People v. Noguera

*650MOSK, J.

I concur in the judgment. After review, I have found no reversible error or other defect.

I write separately to comment on the majority’s treatment of defendant’s claim under Stringer v. Black (1992) 503 U.S._[117 L.Ed.2d 367, 112 S.Ct. 1130] (Stringer). As I stated in my dissenting opinion in People v. Proctor, ante, page 499 [15 Cal.Rptr.2d 340, 842 P.2d 1100]:

“In Stringer, the United States Supreme Court held that ‘if a State uses aggravating factors in deciding who shall be eligible for the death penalty or who shall receive the death penalty, it cannot use factors which as a practical matter fail to guide the sentencer’s discretion’ in contravention of the Eighth Amendment. [Citation.] It explained: ‘Although our precedents do not require the use of aggravating factors, they have not permitted a State in which aggravating factors are decisive to use factors of vague or imprecise content. A vague aggravating factor employed for the purpose of determining whether a defendant is eligible for the death penalty fails to channel the sentencer’s discretion. A vague aggravating factor used in the weighing process is in a sense worse, for it creates the risk that the jury will treat the defendant as more deserving of the death penalty than he might otherwise be by relying upon the existence of an illusory circumstance.’ [Citation.] Of course, California uses ‘aggravating factors’—labeled ‘special circumstances’ [citation]—to determine death eligibility. It also uses ‘aggravating factors’—bearing that very label [citation]—to decide between life and death.

“A narrow Stringer challenge could specifically attack any one or more of the factors set out in the standard jury instruction on the determination of penalty as vague and, for that reason, likely to invite an arbitrary and capricious choice of punishment in violation of the Eighth Amendment....

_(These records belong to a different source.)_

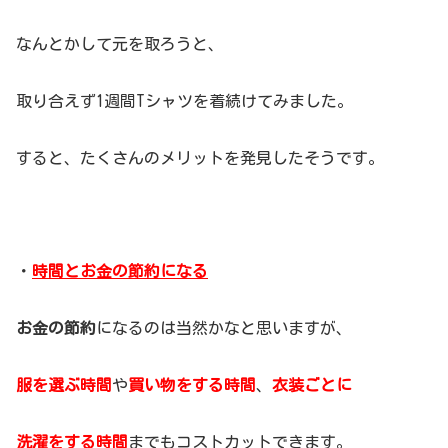
なんとかして元を取ろうと、
取り合えず1週間Tシャツを着続けてみました。
すると、たくさんのメリットを発見したそうです。
・
時間とお金の節約になる
お金の節約
になるのは当然かなと思いますが、
服を選ぶ時間
や
買い物をする時間
、
衣装ごとに
洗濯をする時間
までもコストカットできます。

“A broader Stringer challenge could generally attack the standard jury instruction on the determination of penalty as vague at its very core and, for that reason, highly likely to invite an arbitrary and capricious choice of punishment in violation of the Eighth Amendment.” (People v. Proctor, supra, ante, at pp. 566-567 (dis. opn. of Mosk, J.); accord, People v. Tuilaepa, ante, 569, 596-597 [15 Cal.Rptr.2d 382, 842 P.2d 1142] (conc, opn. of Mosk, J.).)

Defendant’s Stringer challenge is narrow. He attacks factor (a), the “circumstances of the crime,” and factor (i), the “age of the defendant at the time of the crime.”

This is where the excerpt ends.